Data extract Block Start
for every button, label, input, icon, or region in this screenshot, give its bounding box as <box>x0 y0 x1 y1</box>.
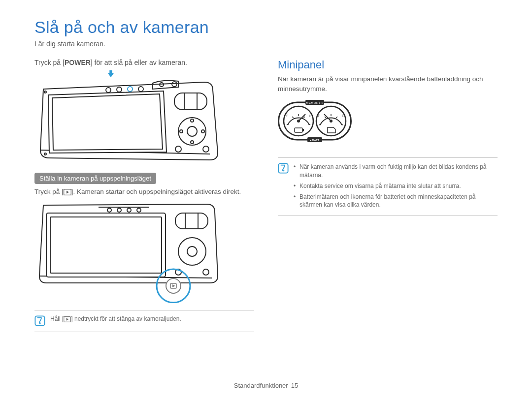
svg-point-2 <box>160 83 164 87</box>
play-icon <box>64 188 71 198</box>
footer-section: Standardfunktioner <box>234 382 288 389</box>
divider <box>278 216 498 216</box>
svg-point-12 <box>187 126 197 136</box>
svg-point-16 <box>201 130 204 133</box>
svg-point-25 <box>127 208 131 212</box>
divider <box>278 157 498 158</box>
svg-point-17 <box>175 146 181 152</box>
svg-point-26 <box>137 208 141 212</box>
playback-section-label: Ställa in kameran på uppspelningsläget <box>34 173 156 184</box>
power-instruction-suffix: ] för att slå på eller av kameran. <box>91 59 187 66</box>
playback-suffix: ]. Kameran startar och uppspelningsläget… <box>71 188 241 195</box>
arrow-down-icon <box>34 69 254 78</box>
svg-point-6 <box>128 87 133 92</box>
svg-marker-22 <box>66 191 69 194</box>
svg-marker-42 <box>66 318 69 320</box>
minipanel-intro: När kameran är på visar minipanelen kvar… <box>278 74 498 93</box>
svg-point-32 <box>178 238 206 265</box>
svg-point-18 <box>203 146 209 152</box>
svg-text:F: F <box>318 114 320 118</box>
playback-instruction: Tryck på [ ]. Kameran startar och uppspe… <box>34 187 254 198</box>
minipanel-gauge-illustration: F E <box>278 99 498 145</box>
page-footer: Standardfunktioner15 <box>0 382 532 389</box>
camera-back-illustration <box>34 80 254 164</box>
page-subtitle: Lär dig starta kameran. <box>34 40 498 48</box>
footer-page-number: 15 <box>291 382 298 389</box>
svg-rect-29 <box>175 213 208 229</box>
svg-point-33 <box>187 247 197 256</box>
silence-note-prefix: Håll [ <box>50 315 64 322</box>
svg-point-4 <box>106 88 111 93</box>
svg-rect-0 <box>109 70 112 73</box>
minipanel-notes-list: När kameran används i varm och fuktig mi… <box>294 163 498 212</box>
svg-point-7 <box>138 87 143 92</box>
list-item: Kontakta service om visarna på mätarna i… <box>294 182 498 190</box>
silence-note-text: Håll [ ] nedtryckt för att stänga av kam… <box>50 315 181 328</box>
svg-point-13 <box>191 119 194 122</box>
gauge-label-batt: ◂ BATT. <box>310 139 320 142</box>
note-icon <box>278 163 289 212</box>
svg-point-5 <box>117 87 122 92</box>
page-title: Slå på och av kameran <box>34 18 498 37</box>
gauge-label-memory: MEMORY ▸ <box>306 101 323 104</box>
svg-point-63 <box>330 120 332 123</box>
svg-point-3 <box>172 82 177 87</box>
list-item: När kameran används i varm och fuktig mi… <box>294 163 498 180</box>
silence-note-suffix: ] nedtryckt för att stänga av kameraljud… <box>71 315 181 322</box>
power-label: POWER <box>65 59 91 66</box>
power-instruction-prefix: Tryck på [ <box>34 59 65 66</box>
divider <box>34 310 254 310</box>
svg-rect-28 <box>50 217 162 273</box>
power-instruction: Tryck på [POWER] för att slå på eller av… <box>34 59 254 66</box>
svg-point-51 <box>297 120 300 123</box>
svg-point-20 <box>44 153 46 155</box>
svg-point-23 <box>107 208 111 212</box>
silence-note: Håll [ ] nedtryckt för att stänga av kam… <box>34 315 254 328</box>
divider <box>34 332 254 332</box>
minipanel-heading: Minipanel <box>278 59 498 71</box>
note-icon <box>34 315 45 328</box>
list-item: Batterimätaren och ikonerna för batterie… <box>294 193 498 210</box>
svg-point-15 <box>180 130 183 133</box>
svg-point-14 <box>191 141 194 144</box>
svg-point-35 <box>203 269 209 275</box>
camera-playback-illustration <box>34 202 254 303</box>
svg-text:E: E <box>309 114 312 118</box>
svg-point-19 <box>44 91 46 93</box>
play-icon <box>64 316 71 324</box>
svg-text:E: E <box>342 114 344 118</box>
svg-text:F: F <box>286 114 288 118</box>
svg-rect-55 <box>302 129 304 131</box>
playback-prefix: Tryck på [ <box>34 188 64 195</box>
svg-point-24 <box>117 208 121 212</box>
svg-rect-8 <box>174 93 207 110</box>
Data extract Block End
_Required work_
Only lines holding the string "page" are wanted; gather each one from the entries above.

_Exercise output_
page-footer: Standardfunktioner15 <box>0 382 532 389</box>
page-subtitle: Lär dig starta kameran. <box>34 40 498 48</box>
footer-page-number: 15 <box>291 382 298 389</box>
page-title: Slå på och av kameran <box>34 18 498 37</box>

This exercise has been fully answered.